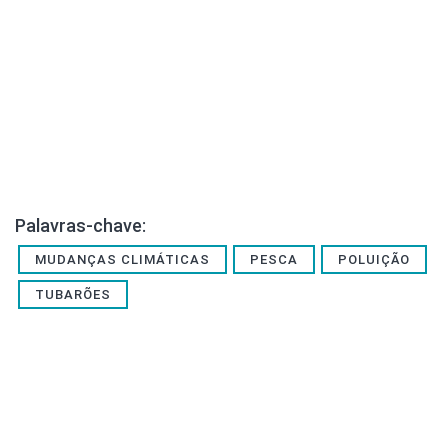
Palavras-chave:
MUDANÇAS CLIMÁTICAS
PESCA
POLUIÇÃO
TUBARÕES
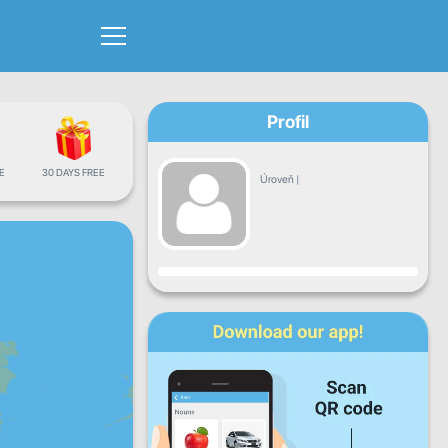
Profil
E
30 DAYS FREE
Úroveň
|
Pokrok
Po
Ut
St
Št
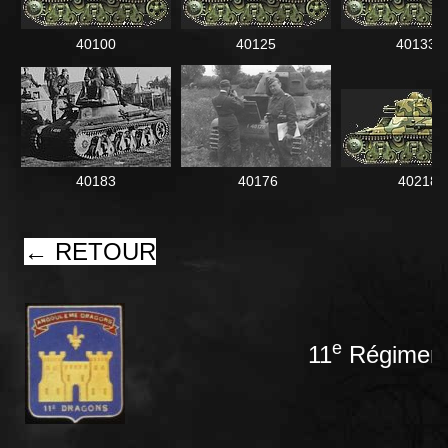
40100
40125
40133
40183
40176
40218
← RETOUR
e
11
Régiment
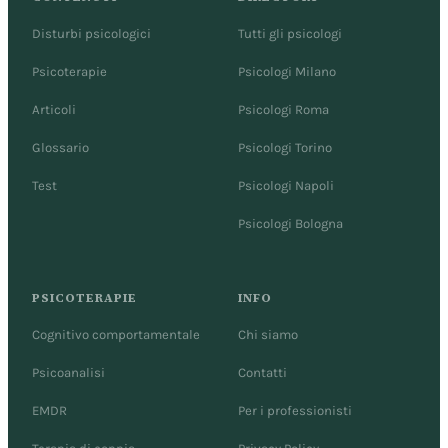
Disturbi psicologici
Tutti gli psicologi
Psicoterapie
Psicologi Milano
Articoli
Psicologi Roma
Glossario
Psicologi Torino
Test
Psicologi Napoli
Psicologi Bologna
PSICOTERAPIE
INFO
Cognitivo comportamentale
Chi siamo
Psicoanalisi
Contatti
EMDR
Per i professionisti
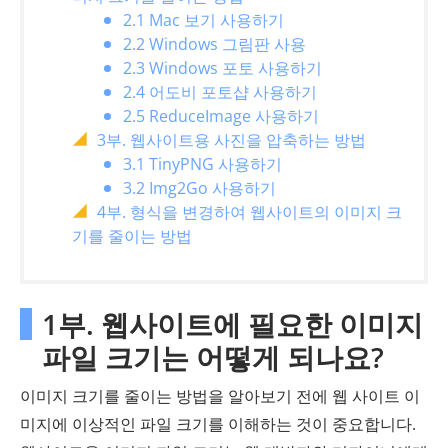
2.1 Mac 보기 사용하기
2.2 Windows 그림판 사용
2.3 Windows 포토 사용하기
2.4 어도비 포토샵 사용하기
2.5 ReduceImage 사용하기
3부. 웹사이트용 사진을 압축하는 방법
3.1 TinyPNG 사용하기
3.2 Img2Go 사용하기
4부. 형식을 변경하여 웹사이트의 이미지 크
기를 줄이는 방법
1부. 웹사이트에 필요한 이미지
파일 크기는 어떻게 되나요?
이미지 크기를 줄이는 방법을 알아보기 전에 웹 사이트 이
미지에 이상적인 파일 크기를 이해하는 것이 중요합니다.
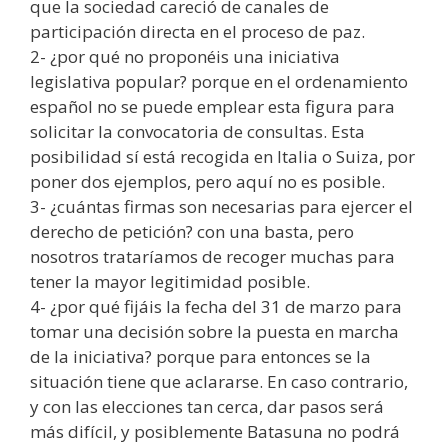
que la sociedad careció de canales de
participación directa en el proceso de paz.
2- ¿por qué no proponéis una iniciativa
legislativa popular? porque en el ordenamiento
español no se puede emplear esta figura para
solicitar la convocatoria de consultas. Esta
posibilidad sí está recogida en Italia o Suiza, por
poner dos ejemplos, pero aquí no es posible.
3- ¿cuántas firmas son necesarias para ejercer el
derecho de petición? con una basta, pero
nosotros trataríamos de recoger muchas para
tener la mayor legitimidad posible.
4- ¿por qué fijáis la fecha del 31 de marzo para
tomar una decisión sobre la puesta en marcha
de la iniciativa? porque para entonces se la
situación tiene que aclararse. En caso contrario,
y con las elecciones tan cerca, dar pasos será
más difícil, y posiblemente Batasuna no podrá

☆ ☆ ☆ ☆ ☆ ☆ ☆

## ASSIGNMENT
Filter the records for lines holding the string "pero". Copy each one.

## WRITTEN REPLY
poner dos ejemplos, pero aquí no es posible.
derecho de petición? con una basta, pero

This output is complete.